→ **PROBLEM TO SOLVE**: Transcribe exactly the lines below that begin at the line with "What is art therapy and" and stop after the line with "www.mahaautomation.com", leaving out every picture.

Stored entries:

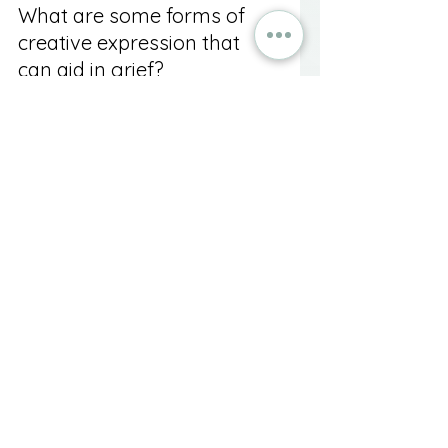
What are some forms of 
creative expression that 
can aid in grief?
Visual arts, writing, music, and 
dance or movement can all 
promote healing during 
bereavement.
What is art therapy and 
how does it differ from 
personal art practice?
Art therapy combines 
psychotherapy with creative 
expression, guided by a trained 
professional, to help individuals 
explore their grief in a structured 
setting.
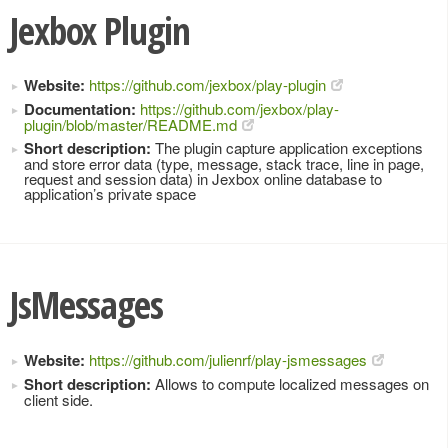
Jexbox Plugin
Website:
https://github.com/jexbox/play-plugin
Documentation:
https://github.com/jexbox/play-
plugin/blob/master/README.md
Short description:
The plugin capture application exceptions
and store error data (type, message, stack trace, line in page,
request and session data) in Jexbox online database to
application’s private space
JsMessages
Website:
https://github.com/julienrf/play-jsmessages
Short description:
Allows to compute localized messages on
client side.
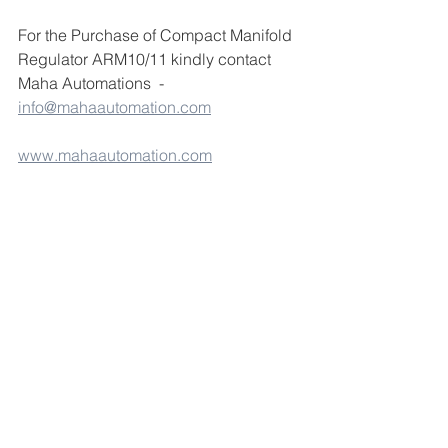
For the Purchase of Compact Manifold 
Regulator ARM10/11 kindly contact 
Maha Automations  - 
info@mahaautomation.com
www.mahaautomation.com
...
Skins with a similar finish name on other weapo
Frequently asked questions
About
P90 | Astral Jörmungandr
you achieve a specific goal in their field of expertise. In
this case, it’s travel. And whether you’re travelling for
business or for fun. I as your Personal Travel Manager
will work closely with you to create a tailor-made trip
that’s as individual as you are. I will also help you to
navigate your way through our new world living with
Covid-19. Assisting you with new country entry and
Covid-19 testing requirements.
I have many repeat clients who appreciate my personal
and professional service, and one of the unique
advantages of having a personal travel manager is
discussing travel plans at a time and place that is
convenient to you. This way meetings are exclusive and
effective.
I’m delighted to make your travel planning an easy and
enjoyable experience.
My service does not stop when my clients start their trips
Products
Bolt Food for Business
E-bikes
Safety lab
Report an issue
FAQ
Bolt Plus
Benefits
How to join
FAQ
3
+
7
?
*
--
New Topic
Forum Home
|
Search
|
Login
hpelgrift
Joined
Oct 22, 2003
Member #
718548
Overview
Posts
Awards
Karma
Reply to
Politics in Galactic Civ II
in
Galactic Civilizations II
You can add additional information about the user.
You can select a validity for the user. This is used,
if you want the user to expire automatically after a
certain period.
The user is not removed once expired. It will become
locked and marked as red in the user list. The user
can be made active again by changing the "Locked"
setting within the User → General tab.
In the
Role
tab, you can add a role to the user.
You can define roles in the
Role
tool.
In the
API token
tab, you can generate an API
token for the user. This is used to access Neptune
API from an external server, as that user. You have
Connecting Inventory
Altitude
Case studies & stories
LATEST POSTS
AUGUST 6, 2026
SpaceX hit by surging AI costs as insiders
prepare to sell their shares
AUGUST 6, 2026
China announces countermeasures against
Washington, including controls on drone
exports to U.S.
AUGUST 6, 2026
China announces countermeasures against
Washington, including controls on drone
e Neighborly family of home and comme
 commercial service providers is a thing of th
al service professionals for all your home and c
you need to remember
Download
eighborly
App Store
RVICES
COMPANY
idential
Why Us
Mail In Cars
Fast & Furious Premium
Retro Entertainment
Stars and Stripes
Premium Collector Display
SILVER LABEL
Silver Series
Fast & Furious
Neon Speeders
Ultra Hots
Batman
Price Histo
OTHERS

→ **YOUR RESPONSE**:
What is art therapy and 
how does it differ from 
personal art practice?
Art therapy combines 
psychotherapy with creative 
expression, guided by a trained 
professional, to help individuals 
explore their grief in a structured 
setting.
Jexbox Plugin
Website:
https://github.com/jexbox/play-plugin
Documentation:
https://github.com/jexbox/play-
plugin/blob/master/README.md
Short description:
The plugin capture application exceptions
and store error data (type, message, stack trace, line in page,
request and session data) in Jexbox online database to
application’s private space
JsMessages
Website:
https://github.com/julienrf/play-jsmessages
Short description:
Allows to compute localized messages on
client side.
For the Purchase of Compact Manifold 
Regulator ARM10/11 kindly contact 
Maha Automations  - 
info@mahaautomation.com
www.mahaautomation.com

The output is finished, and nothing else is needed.